- Prompt -
Reproduce exactly, with no other output, every line of the data below from the line containing "Museum Gouda een" to the end, inclusive.

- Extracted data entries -

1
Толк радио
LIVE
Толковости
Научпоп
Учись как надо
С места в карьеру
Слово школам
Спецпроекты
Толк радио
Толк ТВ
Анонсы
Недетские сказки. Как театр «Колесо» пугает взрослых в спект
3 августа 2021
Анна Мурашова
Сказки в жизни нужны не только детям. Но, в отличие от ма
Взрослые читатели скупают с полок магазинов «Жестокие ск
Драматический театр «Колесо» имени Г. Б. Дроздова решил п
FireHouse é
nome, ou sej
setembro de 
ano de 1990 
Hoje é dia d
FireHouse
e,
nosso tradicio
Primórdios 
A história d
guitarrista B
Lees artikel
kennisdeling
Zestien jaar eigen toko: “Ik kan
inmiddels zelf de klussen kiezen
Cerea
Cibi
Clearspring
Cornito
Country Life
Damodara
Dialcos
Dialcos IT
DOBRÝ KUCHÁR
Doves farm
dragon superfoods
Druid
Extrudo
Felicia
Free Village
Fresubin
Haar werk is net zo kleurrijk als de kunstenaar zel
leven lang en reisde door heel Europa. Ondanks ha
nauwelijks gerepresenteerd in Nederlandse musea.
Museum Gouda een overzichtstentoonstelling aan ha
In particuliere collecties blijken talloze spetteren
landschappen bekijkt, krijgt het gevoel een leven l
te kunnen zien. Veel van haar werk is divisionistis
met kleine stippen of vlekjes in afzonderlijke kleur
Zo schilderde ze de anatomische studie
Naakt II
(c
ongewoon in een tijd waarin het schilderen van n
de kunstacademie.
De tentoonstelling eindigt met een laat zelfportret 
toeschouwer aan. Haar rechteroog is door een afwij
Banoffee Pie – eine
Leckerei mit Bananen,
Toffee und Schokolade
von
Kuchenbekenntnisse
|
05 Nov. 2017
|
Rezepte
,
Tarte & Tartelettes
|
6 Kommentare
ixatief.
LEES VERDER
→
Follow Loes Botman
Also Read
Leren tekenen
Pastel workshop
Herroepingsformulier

- Written solution -
Museum Gouda een overzichtstentoonstelling aan ha
In particuliere collecties blijken talloze spetteren
landschappen bekijkt, krijgt het gevoel een leven l
te kunnen zien. Veel van haar werk is divisionistis
met kleine stippen of vlekjes in afzonderlijke kleur
Zo schilderde ze de anatomische studie
Naakt II
(c
ongewoon in een tijd waarin het schilderen van n
de kunstacademie.
De tentoonstelling eindigt met een laat zelfportret 
toeschouwer aan. Haar rechteroog is door een afwij
Banoffee Pie – eine
Leckerei mit Bananen,
Toffee und Schokolade
von
Kuchenbekenntnisse
|
05 Nov. 2017
|
Rezepte
,
Tarte & Tartelettes
|
6 Kommentare
ixatief.
LEES VERDER
→
Follow Loes Botman
Also Read
Leren tekenen
Pastel workshop
Herroepingsformulier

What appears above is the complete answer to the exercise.